The availability of real time measurements allows us to measure the signal at any given moment in the cascade. This provides extensive quality control opportunities, essential for clinical applications. For example, the evaluation of binding curves can provide more quantitative data and help detect and eliminate nonspecific signals. In addition, it can provide actual binding capacities of spots allowing for a correction for spotting irregularities, which we have applied. As a result, we have achieved small intra-assay CVs with eight individual spots of no more than 10% in the linear range and less than 20% at the lowest concentrations, leading to excellent reproducibility. These are major advantages compared to standard assays, which show problems with spotting irregularities, assay reproducibility,[30] and large CVs in the low concentration range,[31] making them unsuitable for large scale clinical implementation.[7]

Our enhancement cascade leads to excellent sensitivity and a dynamic detection range and works in multiplex, and we have shown feasibility for measuring in complex fluids. However, although our method works reliably for all cytokines tested, there is a large influence of the quality of the antibody pair on the outcome of the assay. For example, when comparing our best antibody pair (IL-6) to our worst (IFN-γ), the LLoD worsens from 50 fg/mL to 22 pg/mL, leading to an almost 1000 times lower sensitivity. In fact, we showed that there is a strong direct correlation between the affinity of the capture antibody and the sensitivity. Furthermore, we have shown larger nonspecific interactions in multiplex with our weakest antibody pairs. It is striking that the antibodies with the lowest affinity, highest limit of detection, and smallest dynamic detection range also show the highest cross-reactivity. This importance of the capture antibody is well-known and received extra attention due to the reproducibility crisis[32] but is still not often considered in detail. It is notoriously difficult to find high affinity antibody pairs[33] without ranking various antibodies from different suppliers, and specific information on antibody affinity is not known or is not given by suppliers.[34]

The SPRi technology specifically is well positioned to determine the antibody quality considering its long history in assessing molecular interactions. Therefore, this technique should be used to select good antibody pairs with high affinity and low cross-reactivity for clinical assay development. Considering our antibody panel, it becomes apparent that only the antibodies for IL-6 and IL-1β are suitable for clinical application. For the other cytokines, higher affinity antibody pairs should be found.

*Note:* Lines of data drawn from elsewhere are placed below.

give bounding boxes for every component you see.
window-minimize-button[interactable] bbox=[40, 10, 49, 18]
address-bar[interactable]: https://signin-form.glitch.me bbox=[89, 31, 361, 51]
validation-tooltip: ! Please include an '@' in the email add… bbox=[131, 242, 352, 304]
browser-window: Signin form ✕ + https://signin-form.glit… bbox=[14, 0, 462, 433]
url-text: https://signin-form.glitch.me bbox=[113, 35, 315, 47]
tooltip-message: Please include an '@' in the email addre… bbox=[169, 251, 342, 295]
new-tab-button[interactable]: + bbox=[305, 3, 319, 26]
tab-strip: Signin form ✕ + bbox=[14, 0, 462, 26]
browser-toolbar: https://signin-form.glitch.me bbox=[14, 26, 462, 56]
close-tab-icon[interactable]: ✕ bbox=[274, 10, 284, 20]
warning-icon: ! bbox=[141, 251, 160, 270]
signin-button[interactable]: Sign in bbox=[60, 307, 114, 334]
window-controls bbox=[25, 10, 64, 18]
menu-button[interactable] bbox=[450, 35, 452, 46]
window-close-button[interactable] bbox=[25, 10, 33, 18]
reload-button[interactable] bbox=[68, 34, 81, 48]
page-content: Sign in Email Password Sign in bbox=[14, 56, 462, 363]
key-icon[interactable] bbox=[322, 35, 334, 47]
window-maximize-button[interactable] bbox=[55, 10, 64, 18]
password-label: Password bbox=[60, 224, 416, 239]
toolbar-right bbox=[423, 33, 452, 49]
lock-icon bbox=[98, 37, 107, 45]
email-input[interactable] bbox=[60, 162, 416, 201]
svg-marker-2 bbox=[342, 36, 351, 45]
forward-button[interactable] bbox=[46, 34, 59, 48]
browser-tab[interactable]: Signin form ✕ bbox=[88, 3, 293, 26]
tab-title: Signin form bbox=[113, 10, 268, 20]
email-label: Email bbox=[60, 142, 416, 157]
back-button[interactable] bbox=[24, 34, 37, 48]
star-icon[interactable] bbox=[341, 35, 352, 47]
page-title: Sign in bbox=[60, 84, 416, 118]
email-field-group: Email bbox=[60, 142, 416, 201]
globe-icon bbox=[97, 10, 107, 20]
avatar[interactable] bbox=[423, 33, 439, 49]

While the SPRi technology is highly suitable for multiplex measurements in small volumes and provides excellent quality control, it also has some limitations which are important to consider for large scale use. Signal fluctuations that occur with this technology require user experience and advanced software to deal with appropriately. In addition, the technology is still costly, with machines costing over 100k. This limits the availability of the technology. Smaller point of care devices that are under development could potentially address this issue.

We have demonstrated the feasibility of our enhancement cascade to measure biomarkers in multiplex in complex fluids. However, for clinical application, it is desired to further validate our method in human or equine samples. It is recommended to measure recovery and precision of spikes and potential interferences and to perform comparative measurements with standard methods in the field. This will be part of future work in which we will apply our method to measure cytokines in equine and human cohorts.

Conclusion

In this paper, we present the development of an enhancement cascade for SPRi based on a sandwich assay and nanoparticle amplification. This method not only can measure at high sensitivity and over a large dynamic detection range but also achieves this in multiplex, requiring small volumes, and still is very accurate even in synovial fluid, one of the most demanding complex bodily fluids. In addition, our method shows good reproducibility and allows for extensive quality control, essential for clinical application. In future work, we will further validate our method in equine and human patient cohorts to allow for both research and clinical diagnostic applications.